Advocates for Basic Legal Equality, Inc. (ABLE) is a non-profit regional law firm that provides high quality legal assistance in civil matters to help eligible low-income individuals and groups in western Ohio achieve self reliance, and equal justice and economic opportunity.
Being able to complete daily living activities is something most people don’t have to think about when they are teenagers. ABLE has been able to help many people navigate the complex Medicaid system with legal appeals and other advocacy. It is always gratifying when they receive the help they need through medical equipment and devices that facilitate the independence they deserve. The following story is complex but worth the read. We thank Adison and his family for allowing us to share his journey to greater independence as he moves toward adulthood.

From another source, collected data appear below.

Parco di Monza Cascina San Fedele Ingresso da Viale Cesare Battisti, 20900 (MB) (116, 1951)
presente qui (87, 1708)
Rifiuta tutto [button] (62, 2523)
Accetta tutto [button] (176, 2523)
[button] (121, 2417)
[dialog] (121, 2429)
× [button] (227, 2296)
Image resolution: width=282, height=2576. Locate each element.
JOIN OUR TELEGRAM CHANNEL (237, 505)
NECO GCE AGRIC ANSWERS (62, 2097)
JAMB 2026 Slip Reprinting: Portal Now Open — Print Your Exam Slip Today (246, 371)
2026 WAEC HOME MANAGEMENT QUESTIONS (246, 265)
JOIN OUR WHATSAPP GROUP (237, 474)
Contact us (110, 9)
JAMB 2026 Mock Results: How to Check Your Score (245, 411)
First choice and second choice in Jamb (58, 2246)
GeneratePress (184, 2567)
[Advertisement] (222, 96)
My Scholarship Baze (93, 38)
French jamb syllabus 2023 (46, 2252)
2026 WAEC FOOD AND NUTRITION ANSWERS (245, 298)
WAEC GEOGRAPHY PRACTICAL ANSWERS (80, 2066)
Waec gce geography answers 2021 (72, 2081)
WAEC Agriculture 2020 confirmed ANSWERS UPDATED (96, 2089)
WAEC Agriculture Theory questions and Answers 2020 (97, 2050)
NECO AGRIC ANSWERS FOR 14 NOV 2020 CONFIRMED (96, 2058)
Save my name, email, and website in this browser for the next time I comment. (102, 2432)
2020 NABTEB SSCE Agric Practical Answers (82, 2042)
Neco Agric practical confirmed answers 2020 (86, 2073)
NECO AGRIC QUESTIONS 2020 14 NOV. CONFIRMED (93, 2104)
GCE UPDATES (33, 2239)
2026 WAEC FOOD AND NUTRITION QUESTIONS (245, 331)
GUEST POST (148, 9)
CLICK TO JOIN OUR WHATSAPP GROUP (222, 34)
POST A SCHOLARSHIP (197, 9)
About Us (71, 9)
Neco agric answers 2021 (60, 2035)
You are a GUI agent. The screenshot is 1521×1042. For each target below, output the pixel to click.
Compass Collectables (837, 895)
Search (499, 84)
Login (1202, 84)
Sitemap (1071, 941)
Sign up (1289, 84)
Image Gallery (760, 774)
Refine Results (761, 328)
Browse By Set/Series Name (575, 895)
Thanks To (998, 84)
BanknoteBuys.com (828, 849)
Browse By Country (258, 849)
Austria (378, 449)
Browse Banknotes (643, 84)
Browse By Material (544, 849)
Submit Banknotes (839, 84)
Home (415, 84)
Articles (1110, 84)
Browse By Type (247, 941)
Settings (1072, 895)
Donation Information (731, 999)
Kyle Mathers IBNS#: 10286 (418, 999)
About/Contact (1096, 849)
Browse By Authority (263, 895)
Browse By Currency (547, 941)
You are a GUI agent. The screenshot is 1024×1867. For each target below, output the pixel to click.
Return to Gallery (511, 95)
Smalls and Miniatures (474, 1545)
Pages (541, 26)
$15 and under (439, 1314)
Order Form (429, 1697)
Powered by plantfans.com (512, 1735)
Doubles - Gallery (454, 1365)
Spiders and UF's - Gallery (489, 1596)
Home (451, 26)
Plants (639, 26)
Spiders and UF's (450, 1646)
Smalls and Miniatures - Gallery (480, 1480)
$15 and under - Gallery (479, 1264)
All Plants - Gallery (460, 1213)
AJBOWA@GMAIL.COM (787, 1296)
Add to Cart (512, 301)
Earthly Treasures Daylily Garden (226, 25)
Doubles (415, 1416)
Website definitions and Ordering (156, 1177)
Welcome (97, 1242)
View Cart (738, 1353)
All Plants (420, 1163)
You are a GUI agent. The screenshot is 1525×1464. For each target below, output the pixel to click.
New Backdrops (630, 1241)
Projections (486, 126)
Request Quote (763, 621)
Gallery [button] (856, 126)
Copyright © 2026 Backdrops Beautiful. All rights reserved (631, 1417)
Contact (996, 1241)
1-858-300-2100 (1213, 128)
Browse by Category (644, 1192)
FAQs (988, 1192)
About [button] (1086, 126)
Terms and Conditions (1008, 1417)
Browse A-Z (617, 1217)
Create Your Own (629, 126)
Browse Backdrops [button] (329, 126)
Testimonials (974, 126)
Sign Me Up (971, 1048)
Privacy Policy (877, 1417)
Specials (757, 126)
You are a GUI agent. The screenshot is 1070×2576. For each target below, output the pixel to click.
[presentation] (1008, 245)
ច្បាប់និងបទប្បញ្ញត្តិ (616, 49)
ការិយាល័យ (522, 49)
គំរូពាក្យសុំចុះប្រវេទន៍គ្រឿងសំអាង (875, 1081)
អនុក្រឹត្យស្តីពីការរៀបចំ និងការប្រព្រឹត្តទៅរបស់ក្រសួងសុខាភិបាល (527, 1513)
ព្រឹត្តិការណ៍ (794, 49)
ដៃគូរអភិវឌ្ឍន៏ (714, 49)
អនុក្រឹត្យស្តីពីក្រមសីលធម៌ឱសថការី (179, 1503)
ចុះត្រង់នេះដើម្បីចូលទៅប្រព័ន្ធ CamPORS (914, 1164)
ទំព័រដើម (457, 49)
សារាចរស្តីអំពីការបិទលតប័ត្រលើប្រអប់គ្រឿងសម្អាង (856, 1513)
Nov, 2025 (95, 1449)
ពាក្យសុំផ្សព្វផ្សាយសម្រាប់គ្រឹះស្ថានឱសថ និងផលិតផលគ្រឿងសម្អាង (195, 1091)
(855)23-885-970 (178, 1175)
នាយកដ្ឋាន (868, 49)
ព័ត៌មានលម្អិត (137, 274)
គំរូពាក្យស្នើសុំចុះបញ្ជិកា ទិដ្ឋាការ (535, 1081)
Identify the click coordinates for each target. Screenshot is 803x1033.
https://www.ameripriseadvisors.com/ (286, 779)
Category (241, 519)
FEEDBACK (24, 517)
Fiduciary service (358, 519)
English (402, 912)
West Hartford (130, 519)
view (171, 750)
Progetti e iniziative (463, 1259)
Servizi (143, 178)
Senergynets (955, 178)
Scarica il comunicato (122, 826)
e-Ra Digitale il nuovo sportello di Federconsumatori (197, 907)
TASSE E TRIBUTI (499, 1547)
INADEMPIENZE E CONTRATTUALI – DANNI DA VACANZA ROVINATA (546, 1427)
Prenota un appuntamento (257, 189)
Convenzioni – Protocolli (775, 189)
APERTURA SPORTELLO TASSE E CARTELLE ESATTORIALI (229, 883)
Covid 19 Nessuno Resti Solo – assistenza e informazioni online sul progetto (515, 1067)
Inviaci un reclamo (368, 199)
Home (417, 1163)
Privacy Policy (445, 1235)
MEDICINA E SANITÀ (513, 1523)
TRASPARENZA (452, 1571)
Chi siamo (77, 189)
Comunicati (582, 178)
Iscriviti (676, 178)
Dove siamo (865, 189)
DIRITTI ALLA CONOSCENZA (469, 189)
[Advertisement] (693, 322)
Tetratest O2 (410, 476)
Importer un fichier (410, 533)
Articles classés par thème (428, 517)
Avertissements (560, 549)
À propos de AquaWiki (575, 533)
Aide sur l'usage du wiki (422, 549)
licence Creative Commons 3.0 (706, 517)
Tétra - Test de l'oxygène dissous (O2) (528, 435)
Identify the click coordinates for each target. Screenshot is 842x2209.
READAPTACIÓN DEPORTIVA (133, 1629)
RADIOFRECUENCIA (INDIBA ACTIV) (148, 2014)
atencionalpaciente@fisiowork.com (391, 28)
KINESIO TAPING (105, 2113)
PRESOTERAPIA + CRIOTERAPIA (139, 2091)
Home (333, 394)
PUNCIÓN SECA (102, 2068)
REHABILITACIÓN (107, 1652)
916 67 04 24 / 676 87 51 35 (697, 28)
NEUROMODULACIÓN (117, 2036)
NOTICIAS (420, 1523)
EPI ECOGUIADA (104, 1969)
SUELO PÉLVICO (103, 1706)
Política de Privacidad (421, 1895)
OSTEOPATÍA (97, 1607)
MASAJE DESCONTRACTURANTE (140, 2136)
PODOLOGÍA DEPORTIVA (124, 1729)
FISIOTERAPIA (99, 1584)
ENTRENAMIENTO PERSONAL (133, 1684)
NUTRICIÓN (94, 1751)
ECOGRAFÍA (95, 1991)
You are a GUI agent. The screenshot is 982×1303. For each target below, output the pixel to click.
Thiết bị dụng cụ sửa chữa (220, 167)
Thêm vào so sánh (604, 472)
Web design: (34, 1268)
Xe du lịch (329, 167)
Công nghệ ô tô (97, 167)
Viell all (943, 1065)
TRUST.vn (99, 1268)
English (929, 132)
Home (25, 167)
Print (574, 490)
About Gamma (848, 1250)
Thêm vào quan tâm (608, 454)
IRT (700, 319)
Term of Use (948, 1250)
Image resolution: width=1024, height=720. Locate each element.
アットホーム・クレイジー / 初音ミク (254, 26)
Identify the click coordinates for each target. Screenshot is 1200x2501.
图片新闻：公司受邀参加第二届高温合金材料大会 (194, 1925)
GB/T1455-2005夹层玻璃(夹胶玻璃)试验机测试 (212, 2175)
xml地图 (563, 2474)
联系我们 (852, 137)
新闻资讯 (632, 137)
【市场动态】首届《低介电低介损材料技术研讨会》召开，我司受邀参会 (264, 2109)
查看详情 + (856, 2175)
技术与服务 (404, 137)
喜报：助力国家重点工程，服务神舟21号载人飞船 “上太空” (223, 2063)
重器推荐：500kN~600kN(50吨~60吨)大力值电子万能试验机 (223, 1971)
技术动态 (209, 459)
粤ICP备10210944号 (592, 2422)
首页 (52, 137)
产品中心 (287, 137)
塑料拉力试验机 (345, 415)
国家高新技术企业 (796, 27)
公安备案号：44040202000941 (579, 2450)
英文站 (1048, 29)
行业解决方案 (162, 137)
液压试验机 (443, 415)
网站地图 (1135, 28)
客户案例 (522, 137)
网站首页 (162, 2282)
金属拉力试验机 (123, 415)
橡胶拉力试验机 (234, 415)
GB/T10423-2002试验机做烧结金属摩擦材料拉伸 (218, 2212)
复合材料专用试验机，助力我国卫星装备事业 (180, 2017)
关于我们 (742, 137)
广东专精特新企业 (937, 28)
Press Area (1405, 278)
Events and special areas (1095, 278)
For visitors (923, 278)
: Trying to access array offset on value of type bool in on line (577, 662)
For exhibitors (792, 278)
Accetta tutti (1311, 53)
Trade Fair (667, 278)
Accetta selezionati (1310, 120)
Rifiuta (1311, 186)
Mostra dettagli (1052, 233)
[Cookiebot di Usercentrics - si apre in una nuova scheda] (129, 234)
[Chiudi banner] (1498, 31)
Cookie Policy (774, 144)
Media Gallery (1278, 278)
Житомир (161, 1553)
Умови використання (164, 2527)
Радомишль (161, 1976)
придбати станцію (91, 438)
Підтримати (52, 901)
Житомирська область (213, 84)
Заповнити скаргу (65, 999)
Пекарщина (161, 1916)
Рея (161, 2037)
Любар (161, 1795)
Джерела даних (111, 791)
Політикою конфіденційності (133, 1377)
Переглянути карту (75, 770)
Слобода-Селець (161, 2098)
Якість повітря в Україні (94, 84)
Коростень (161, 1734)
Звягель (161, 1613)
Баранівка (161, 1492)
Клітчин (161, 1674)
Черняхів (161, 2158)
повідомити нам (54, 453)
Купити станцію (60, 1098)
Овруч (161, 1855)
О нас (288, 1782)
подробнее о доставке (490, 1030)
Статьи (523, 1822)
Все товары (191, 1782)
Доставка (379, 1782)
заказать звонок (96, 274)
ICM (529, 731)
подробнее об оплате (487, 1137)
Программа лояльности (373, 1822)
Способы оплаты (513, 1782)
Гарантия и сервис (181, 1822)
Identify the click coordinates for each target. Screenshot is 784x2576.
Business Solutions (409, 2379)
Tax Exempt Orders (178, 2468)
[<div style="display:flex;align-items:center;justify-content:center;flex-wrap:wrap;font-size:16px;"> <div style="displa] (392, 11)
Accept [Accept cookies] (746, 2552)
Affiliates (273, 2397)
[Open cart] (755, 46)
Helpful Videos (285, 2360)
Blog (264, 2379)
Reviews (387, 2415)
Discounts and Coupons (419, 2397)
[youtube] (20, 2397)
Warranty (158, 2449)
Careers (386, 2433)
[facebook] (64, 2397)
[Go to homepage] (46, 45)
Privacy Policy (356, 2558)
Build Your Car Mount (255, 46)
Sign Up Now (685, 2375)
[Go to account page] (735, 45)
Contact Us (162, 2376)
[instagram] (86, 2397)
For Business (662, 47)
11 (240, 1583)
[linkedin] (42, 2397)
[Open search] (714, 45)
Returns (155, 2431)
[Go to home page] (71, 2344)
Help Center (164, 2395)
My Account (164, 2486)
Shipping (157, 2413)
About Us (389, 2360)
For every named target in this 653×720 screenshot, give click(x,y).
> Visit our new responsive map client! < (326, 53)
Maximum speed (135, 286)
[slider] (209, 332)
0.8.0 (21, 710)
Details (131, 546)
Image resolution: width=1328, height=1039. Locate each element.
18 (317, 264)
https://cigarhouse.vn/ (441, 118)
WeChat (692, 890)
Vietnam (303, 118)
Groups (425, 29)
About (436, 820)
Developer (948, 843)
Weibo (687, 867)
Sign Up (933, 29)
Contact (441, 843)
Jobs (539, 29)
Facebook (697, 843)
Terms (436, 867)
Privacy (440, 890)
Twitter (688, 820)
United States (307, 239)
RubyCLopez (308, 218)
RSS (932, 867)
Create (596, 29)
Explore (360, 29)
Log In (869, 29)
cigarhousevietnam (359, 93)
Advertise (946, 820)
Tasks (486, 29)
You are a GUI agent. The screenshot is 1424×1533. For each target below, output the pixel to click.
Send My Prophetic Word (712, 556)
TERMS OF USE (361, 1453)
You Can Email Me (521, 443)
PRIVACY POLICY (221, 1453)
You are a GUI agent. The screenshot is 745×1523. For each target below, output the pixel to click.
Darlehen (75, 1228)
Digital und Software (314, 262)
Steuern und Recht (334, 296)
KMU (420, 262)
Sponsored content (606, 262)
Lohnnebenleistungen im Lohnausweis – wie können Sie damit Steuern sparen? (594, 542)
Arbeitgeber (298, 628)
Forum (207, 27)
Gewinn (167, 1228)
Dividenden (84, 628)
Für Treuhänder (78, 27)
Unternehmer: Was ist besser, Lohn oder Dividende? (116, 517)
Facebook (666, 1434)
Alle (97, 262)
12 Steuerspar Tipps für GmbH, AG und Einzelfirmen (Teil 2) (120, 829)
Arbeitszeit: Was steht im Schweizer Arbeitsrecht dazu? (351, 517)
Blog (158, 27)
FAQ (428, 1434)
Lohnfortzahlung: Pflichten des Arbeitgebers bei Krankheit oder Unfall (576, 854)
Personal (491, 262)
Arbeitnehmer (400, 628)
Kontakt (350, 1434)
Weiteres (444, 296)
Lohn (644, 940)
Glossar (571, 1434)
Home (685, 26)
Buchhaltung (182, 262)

17-year-old Adison Delp lives with Arthrogryposis Multiplex Congenita, a condition that causes muscle weakness throughout the body and severely restricts the use of his upper extremities. He has been using a wheelchair since he was a toddler. Advocates for Basic Legal Equality, Inc. (ABLE) first represented Adison in 2020 at a state hearing to assist him with securing an electric wheelchair through Medicaid. Over the past two years, Adison has achieved a level of independence previously unavailable to him, operating the wheelchair by using a combination of head and chin access, switches for mobility, and activation of power seat functions.
New Request for a Robotic Arm
Adison’s parents contacted ABLE again in February 2022because they needed assistance navigating Medicaid once more, this time for a robotic arm payment approval. The arm would allow him to complete activities of daily living (ADLs), such as shaving, combing his hair, brushing his teeth, eating, drinking, and dressing without assistance from a caregiver. The arm would also allow him to open and close doors, remove a credit card from a wallet, play chess and other games, and do many other daily activities that people without disabilities take for granted.
One Step at a Time
The first step in trying to get an atypical item approved through Medicaid is to submit a “prior authorization request.” A prior authorization request is a process required by the Ohio Department of Medicaid to determine coverage and obtain approval to pay for the proposed treatment, service, or item. The approval is based on medical necessity. Adison’s physical therapist submitted the request in December 2021 but was denied because the Medicaid plan asserted the item had no medical purpose and was for “comfort and convenience.”
ABLE attorney Rebecca Steinhauser appealed this decision and represented Adison in the state hearing process, where Adison’s physical therapist testified extensively about the medical necessity of the robotic arm. Despite the overwhelming testimony and written evidence provided, the appeal was overruled. The state hearing decision was affirmed on administrative appeal.
Arguments in Support of Adison
When an administrative appeal is affirmed, the next step is an appeal to the county common pleas court. Steinhauser and Legal Aid of Western Ohio, Inc. (LAWO) attorney Allma Miller assisted Adison with filing an appeal to the Richland County Common Pleas Court. The attorneys argued that the Ohio administrative code conflicts with the federal durable medical equipment regulation because it places an exclusion on coverage of certain medical equipment or supplies without an individualized assessment as to whether an item is primarily used to serve a medical purpose.
In addition, the attorneys argued that the robotic arm clearly has a medical purpose in that it would not be useful for anybody who did not have a disability. The robotic arm would also allow Adison to perform ADLs independently, which aligns with a key purpose of the Medicaid program, to promote self-care and independence.
The attorneys made several other legal arguments to the court about medical necessity and ameliorating Adison’s medical condition.
Finally, while the lowest cost alternative must be considered in any prior authorization process, the attorneys argued that the robotic arm was the only alternative that would permit Adison to function as independently as possible.
The Final Outcome
A week after filing the appeal to the court, the Ohio Department of Medicaid contacted ABLE and LAWO with the good news that the agency was going to order Adison’s Medicaid-managed health care plan to approve the robotic arm! Adison is now enjoying the freedom and independence made possible by this innovative medical device. Next year, he plans to attend college. The robotic arm will provide Adison with a pathway to fulfilling his dreams.
Read how Adison feels about the assistance he received:
Thank you so much for fighting for me and helping me get my robotic arm. It means so much to me and I am already doing things with my new arm that I could have never done before! I know you spent a lot of time and did a lot of work for me to be able to have my robotic arm and I am very thankful for all your dedication. I am so excited to get to use my arm and see what all I can do with it. I feel like it’s opening up a new world for me to explore and be independent. I am hopeful that this has set the standard for other people who need this! Thank you so much for everything you did to help me and others have the ability to get this arm.